* [PATCH 1/4] netfilter: conntrack: fix false CRC32c mismatch using paged skb
2017-05-29 11:34 [PATCH 0/4] Netfilter fixes for net Pablo Neira Ayuso
@ 2017-05-29 11:34 ` Pablo Neira Ayuso
2017-05-29 11:34 ` [PATCH 2/4] netfilter: nft_set_rbtree: handle element re-addition after deletion Pablo Neira Ayuso
` (3 subsequent siblings)
4 siblings, 0 replies; 6+ messages in thread
From: Pablo Neira Ayuso @ 2017-05-29 11:34 UTC (permalink / raw)
To: netfilter-devel; +Cc: davem, netdev
From: Davide Caratti <dcaratti@redhat.com>
sctp_compute_cksum() implementation assumes that at least the SCTP header
is in the linear part of skb: modify conntrack error callback to avoid
false CRC32c mismatch, if the transport header is partially/entirely paged.
Fixes: cf6e007eef83 ("netfilter: conntrack: validate SCTP crc32c in PREROUTING")
Signed-off-by: Davide Caratti <dcaratti@redhat.com>
Signed-off-by: Pablo Neira Ayuso <pablo@netfilter.org>
---
net/netfilter/nf_conntrack_proto_sctp.c | 9 ++++++---
1 file changed, 6 insertions(+), 3 deletions(-)

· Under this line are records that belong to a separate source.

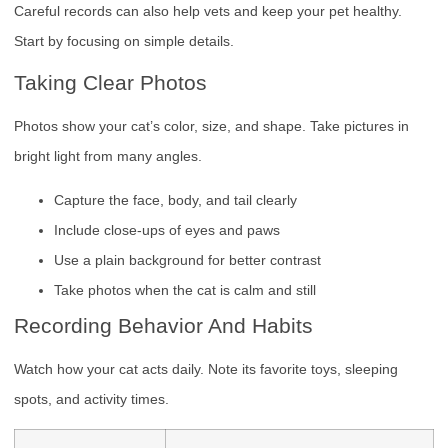
Careful records can also help vets and keep your pet healthy.
Start by focusing on simple details.
Taking Clear Photos
Photos show your cat’s color, size, and shape. Take pictures in
bright light from many angles.
Capture the face, body, and tail clearly
Include close-ups of eyes and paws
Use a plain background for better contrast
Take photos when the cat is calm and still
Recording Behavior And Habits
Watch how your cat acts daily. Note its favorite toys, sleeping
spots, and activity times.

diff --git a/net/netfilter/nf_conntrack_proto_sctp.c b/net/netfilter/nf_conntrack_proto_sctp.c
index 13875d599a85..1c5b14a6cab3 100644
--- a/net/netfilter/nf_conntrack_proto_sctp.c
+++ b/net/netfilter/nf_conntrack_proto_sctp.c
@@ -512,16 +512,19 @@ static int sctp_error(struct net *net, struct nf_conn *tpl, struct sk_buff *skb,
u8 pf, unsigned int hooknum)
{
const struct sctphdr *sh;
- struct sctphdr _sctph;
const char *logmsg;
- sh = skb_header_pointer(skb, dataoff, sizeof(_sctph), &_sctph);
- if (!sh) {
+ if (skb->len < dataoff + sizeof(struct sctphdr)) {
logmsg = "nf_ct_sctp: short packet ";
goto out_invalid;
}
if (net->ct.sysctl_checksum && hooknum == NF_INET_PRE_ROUTING &&
skb->ip_summed == CHECKSUM_NONE) {
+ if (!skb_make_writable(skb, dataoff + sizeof(struct sctphdr))) {
+ logmsg = "nf_ct_sctp: failed to read header ";
+ goto out_invalid;
+ }
+ sh = (const struct sctphdr *)(skb->data + dataoff);
if (sh->checksum != sctp_compute_cksum(skb, dataoff)) {
logmsg = "nf_ct_sctp: bad CRC ";
goto out_invalid;
--
2.1.4
^ permalink raw reply related [flat|nested] 6+ messages in thread
* [PATCH 2/4] netfilter: nft_set_rbtree: handle element re-addition after deletion
2017-05-29 11:34 [PATCH 0/4] Netfilter fixes for net Pablo Neira Ayuso
2017-05-29 11:34 ` [PATCH 1/4] netfilter: conntrack: fix false CRC32c mismatch using paged skb Pablo Neira Ayuso
@ 2017-05-29 11:34 ` Pablo Neira Ayuso
2017-05-29 11:34 ` [PATCH 3/4] netfilter: nat: use atomic bit op to clear the _SRC_NAT_DONE_BIT Pablo Neira Ayuso
` (2 subsequent siblings)
4 siblings, 0 replies; 6+ messages in thread
From: Pablo Neira Ayuso @ 2017-05-29 11:34 UTC (permalink / raw)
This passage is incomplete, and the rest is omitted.